SEATTLE – Twenty states, women affected by abortion, and several pro-life groups have filed friend-of-the-court briefs in State of Idaho v. United States of America asking the U.S. Court of Appeals for the 9th Circuit to stop the Biden-Harris administration from misusing federal law to override Idaho’s Defense of Life Act. Idaho’s law protects the lives of women and their unborn children, preventing doctors from performing abortions unless necessary to save the life of the mother or in cases of rape or incest.
The Office of the Idaho Attorney General, with the assistance of attorneys from Alliance Defending Freedom, filed an opening brief with the court earlier this month in support of allowing the state to fully protect life.
In August 2022, the Biden-Harris administration sued Idaho, claiming that it could use the federal Emergency Medical Treatment and Active Labor Act and pay private hospitals to violate Idaho’s protections for life. But as Idaho explains, the federal government cannot use its Spending Clause power to pay private parties to circumvent state law.
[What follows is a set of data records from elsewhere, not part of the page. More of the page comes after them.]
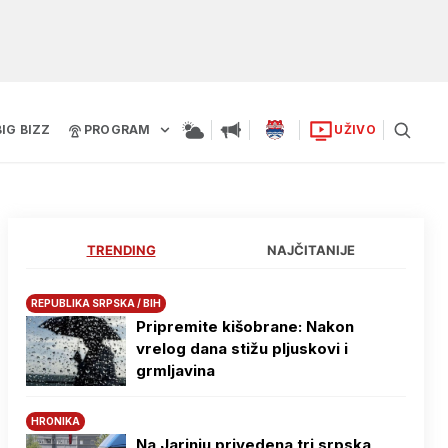
BIG BIZZ
PROGRAM
UŽIVO
TRENDING
NAJČITANIJE
REPUBLIKA SRPSKA / BIH
Pripremite kišobrane: Nakon
vrelog dana stižu pljuskovi i
grmljavina
HRONIKA
Na Јarinju privedena tri srpska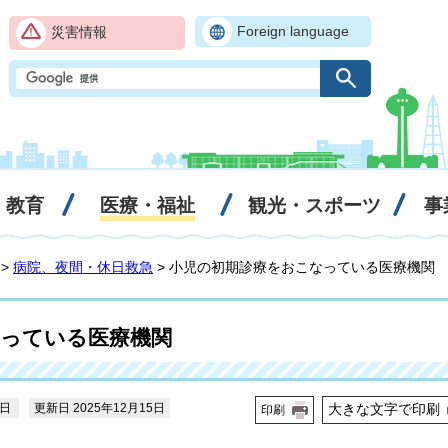
Foreign language
災害情報
・教育
医療・福祉
観光・スポーツ
事
>
病院、夜間・休日救急
> 小児の初期診療をおこなっている医療機関
なっている医療機関
5日
更新日 2025年12月15日
大きな文字で印刷
印刷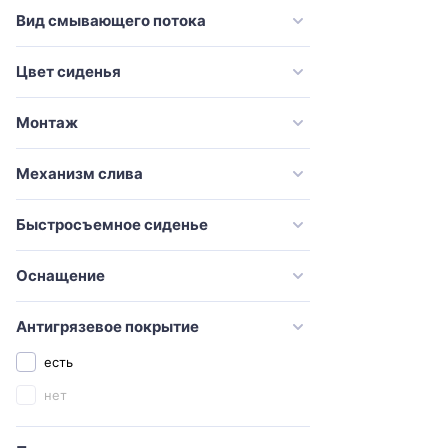
VitrA
Вид смывающего потока
Оскольская керамика
Цвет сиденья
Монтаж
Механизм слива
Быстросъемное сиденье
Оснащение
Антигрязевое покрытие
есть
нет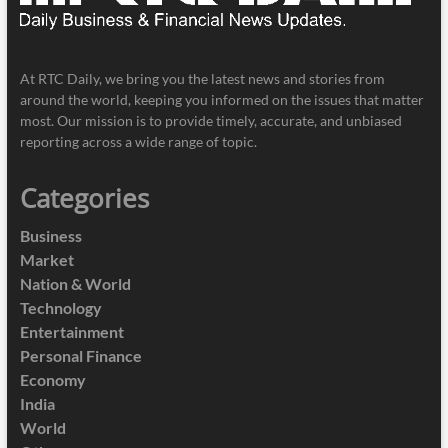
At RTC Daily, we bring you the latest news and stories from
around the world, keeping you informed on the issues that matter
most. Our mission is to provide timely, accurate, and unbiased
reporting across a wide range of topic.
Categories
Business
Market
Nation & World
Technology
Entertainment
Personal Finance
Economy
India
World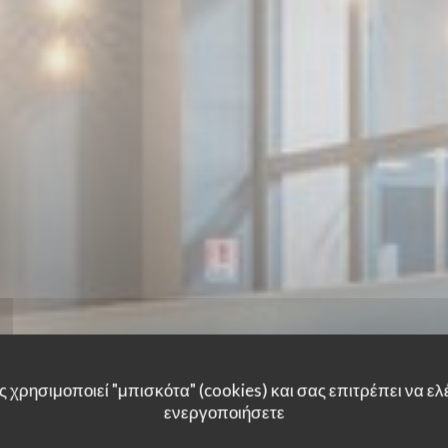
 χρησιμοποιεί "μπισκότα" (cookies) και σας επιτρέπει να ελέ
ενεργοποιήσετε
“Both Idaho’s law and EMTALA seek to protect the lives of women and their unborn children, and the consistency between those laws makes us confident about the future of this case,” said ADF Senior Counsel Erin Hawley, vice president of the ADF Center for Life and Regulatory Practice. “Moreover, the government’s claim that it can use its spending power to override any state law it doesn’t like is breathtaking. It’s also wrong. The Biden-Harris administration can’t pay private hospitals to violate state law. Under Idaho’s law, doctors will continue to provide care to women experiencing ectopic pregnancies, miscarriages, and life-threatening conditions. We join this broad range of advocates in urging the court to end the administration’s unlawful overreach and protect the people’s freedom to preserve life.”
In June, the U.S. Supreme Court sent the case back to the 9th Circuit for further consideration. That court will hear the case in December.
“EMTALA cannot be read to preempt state laws regulating medicine, including abortion restrictions,” explains the brief filed by Indiana and 19 other states. “The statute requires hospitals accepting Medicaid and Medicare funds to stabilize patients with emergency medical conditions. But EMTALA does not purport to establish national standards as to what care is, or is not, medically necessary or appropriate. It simply prevents hospitals from refusing to stabilize patients using otherwise lawful medical procedures. Construing EMTALA’s stabilization requirement as requiring hospitals to provide abortions in violation of state law is particularly implausible.”
“By definition, measures taken to save the mother, the preborn child, or both are not considered ‘abortions’ in either common or medical parlance,” adds the brief filed by The American Association of Pro-Life Obstetricians & Gynecologists. “The effort to blur this terminology is nothing more than a misguided attempt to both normalize induced abortions and to conscript EMTALA into requiring the provision of those abortions nationwide.”
Alliance Defending Freedom is an alliance-building, non-profit legal organization committed to protecting religious freedom, free speech, parental rights, and the sanctity of life.